ECC, which is by default enabled on modern NVIDIA datacenter GPUs, improves reliability, but it also consumes GPU memory and introduces a performance overhead. In a vGPU environment, where user density and resource efficiency are key, this trade-off becomes particularly interesting.

This research explores the performance impact of keeping ECC enabled in a vGPU desktop scenario.

ECC (Error Correcting Code) explained

ECC is a reliability feature designed to ensure that data stored in GPU memory remains accurate, even when hardware errors occur.

GPUs store large amounts of information in memory. While this memory is highly reliable, it is not perfect. Occasionally, due to factors such as electrical interference, cosmic radiation, or hardware imperfections, information stored in memory can change unexpectedly. Without ECC, the GPU has no way of knowing this has happened. It simply continues operating under the assumption that the data is correct, even though it has been altered at bit level.

Depending on the workload, this can lead to unexpected behavior. In gaming, for example, it may result in visual artifacts, which are often so minor that users barely notice them. In AI and scientific computing workloads, however, even a single incorrect bit can affect the outcome of complex calculations. The error may not cause an application crash, but it could produce an incorrect result without anyone realizing it.

ECC addresses this problem by storing additional information alongside the actual data. Whenever data is written to memory, the GPU calculates a set of check bits based on that data. When the data is read back, those checks are recalculated and compared against the stored values. If a single bit has changed unexpectedly, the ECC logic can identify exactly which bit is incorrect and automatically correct it before the data is returned to the application. This process happens entirely on the GPU and is invisible to both the operating system and the application.

The reason ECC became important is that modern workloads often run for days or even weeks. Imagine training a large AI model for two weeks, only to discover at the end that a memory corruption occurred halfway through the process.
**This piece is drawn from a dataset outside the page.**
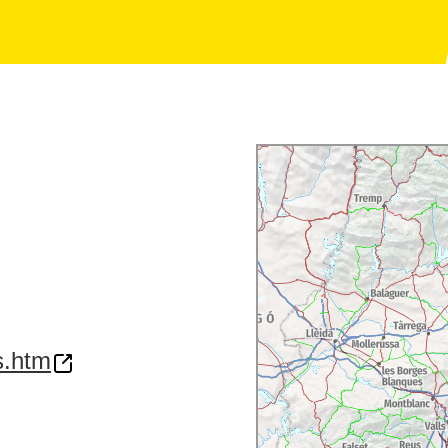
s.htm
In that scenario, the cost of restarting the workload is far greater than the small performance penalty introduced by ECC. For this reason, modern workstation and datacenter GPUs typically run with ECC enabled by default.

This raises an important question: if ECC improves reliability, why would anyone disable it in a VDI environment?

When ECC is enabled, a portion of the physical GPU memory is reserved for ECC metadata. The exact amount varies by GPU architecture, but it is typically around 12.5% of the available memory. On a GPU with 48 GB of memory, enabling ECC can reduce the usable memory by several gigabytes.

It is important to understand that ECC does not directly impact the number of virtual desktops that can be deployed, as vGPU allocations are based on fixed profile sizes. However, within the virtual desktop itself, less framebuffer memory is available when ECC is enabled. While this may not affect standard office workloads, it could become relevant for graphics-intensive applications or users who operate close to the limits of their assigned vGPU profile.

Note: GPUs equipped with HBM2 or HBM3 implement ECC differently from GPUs using GDDR memory. Rather than storing ECC information within the framebuffer, HBM provides dedicated storage for ECC within the memory package. As a result, enabling ECC has little to no performance impact and does not reduce the available framebuffer capacity. This behavior does not apply to the GDDR6 memory used by the NVIDIA RTX 6000 Ada GPU evaluated in this research.

In a VDI environment, GPU memory is often the most valuable resource and the primary limiting factor when it comes to scalability. Most GPU based EUC workloads are scaled on GPU memory and depending on the vGPU profile assigned to a virtual desktop, a portion of the GPU memory is allocated to that desktop as framebuffer memory.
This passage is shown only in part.